For months, his will-he-or-won’t-he-but-he-probably-will routine has hovered over the race like a low-flying aircraft: There was little doubt where it was headed, but it seemed worth keeping an eye on just in case.
Yet Mr. Biden’s prolonged deliberations have also created a vacuum as the field has taken shape, filled inevitably by the projections and predictions of pundits, reporters and other assorted political types. (I, of course, have never been wrong about anything. But it sounds very unpleasant.)

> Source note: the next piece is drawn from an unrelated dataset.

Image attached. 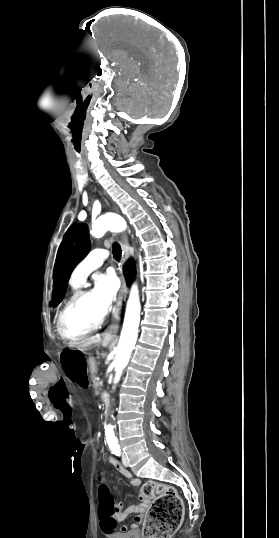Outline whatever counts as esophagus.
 <instances>
[{"label": "esophagus", "mask_w": 279, "mask_h": 538, "mask_svg": "<svg viewBox=\"0 0 279 538\" xmlns=\"http://www.w3.org/2000/svg\"><path fill=\"white\" fill-rule=\"evenodd\" d=\"M121 246H122V260H121V269H120V280H121V287L118 292V297L116 301V305L113 307L112 310V319L110 325L104 330L103 332V338L104 339H113L116 338L118 327H119V313L122 306V300L126 293V287H125V279L122 272V266L126 262V260L129 257V243L128 238L126 234H122L121 236Z\"/></svg>", "instance_id": "34e87169"}]
</instances>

Today, let’s take a swing through a few different — and potentially contradictory — assumptions surrounding Biden 2020 that will be tested in due time:
Assumption No. 1: His support is shallow and often tepid.

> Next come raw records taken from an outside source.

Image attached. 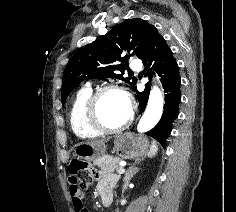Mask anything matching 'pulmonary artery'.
Wrapping results in <instances>:
<instances>
[{
  "label": "pulmonary artery",
  "instance_id": "obj_1",
  "mask_svg": "<svg viewBox=\"0 0 236 212\" xmlns=\"http://www.w3.org/2000/svg\"><path fill=\"white\" fill-rule=\"evenodd\" d=\"M130 67H131V69H133V70H140V69H141V64H140V62L137 61V60H132V61L130 62Z\"/></svg>",
  "mask_w": 236,
  "mask_h": 212
}]
</instances>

While Mr. Biden has led in many early polls, some professional Democrats view him as a bit of a paper-tiger favorite, coasting on name recognition and warm feelings about the Obama administration but doomed to stumble under deeper scrutiny.

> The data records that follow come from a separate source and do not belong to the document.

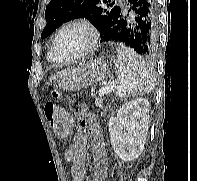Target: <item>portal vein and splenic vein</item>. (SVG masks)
<instances>
[{"instance_id": "portal-vein-and-splenic-vein-1", "label": "portal vein and splenic vein", "mask_w": 197, "mask_h": 181, "mask_svg": "<svg viewBox=\"0 0 197 181\" xmlns=\"http://www.w3.org/2000/svg\"><path fill=\"white\" fill-rule=\"evenodd\" d=\"M113 91V86H112V84H110V85H107L106 87H103V88H101L100 90H99V96H104V95H106V94H108V93H110V92H112Z\"/></svg>"}]
</instances>
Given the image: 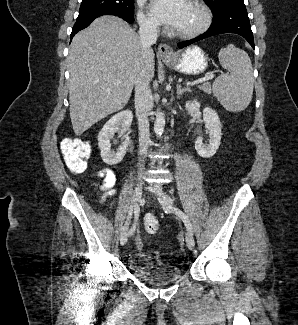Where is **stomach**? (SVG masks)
<instances>
[{"mask_svg":"<svg viewBox=\"0 0 298 325\" xmlns=\"http://www.w3.org/2000/svg\"><path fill=\"white\" fill-rule=\"evenodd\" d=\"M161 60L182 74H202L209 66L208 54L197 44L177 50L173 58H161Z\"/></svg>","mask_w":298,"mask_h":325,"instance_id":"obj_1","label":"stomach"}]
</instances>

Recent presidential primary history features several such candidates. You may have noticed that the 2008 campaign, which included solid early polling leads for Hillary Clinton and Rudy Giuliani, did not culminate in a New Yorker vs. New Yorker general election. You may have also noticed that Jeb Bush is not our current president.
But it is also possible that some voters’ attachment to Mr. Biden is being dismissed too readily. “My sense is that elite chatter is negative on Biden and underestimating his strengths,” said Howard Wolfson, a top adviser to Michael Bloomberg who oversaw extensive polling and focus groups on the 2020 field as Mr. Bloomberg considered a run of his own.
In particular, Mr. Wolfson said, voters are keenly aware of Mr. Biden’s personal losses and “the ways he has overcome adversity.” “It humanizes him,” he said, “and allows voters to form a fairly intense emotional connection.”
Assumption No. 2: Gaffes don’t matter in the Trump age.
Mr. Biden’s blunders can seem almost quaint now: cursing near a live microphone; asking a paraplegic to stand and be recognized; mistakenly suggesting that the mother of Ireland’s prime minister had passed away.
But it is still broadly assumed that Mr. Biden will soon say something that gets him into trouble, possibly by the time you’ve read this.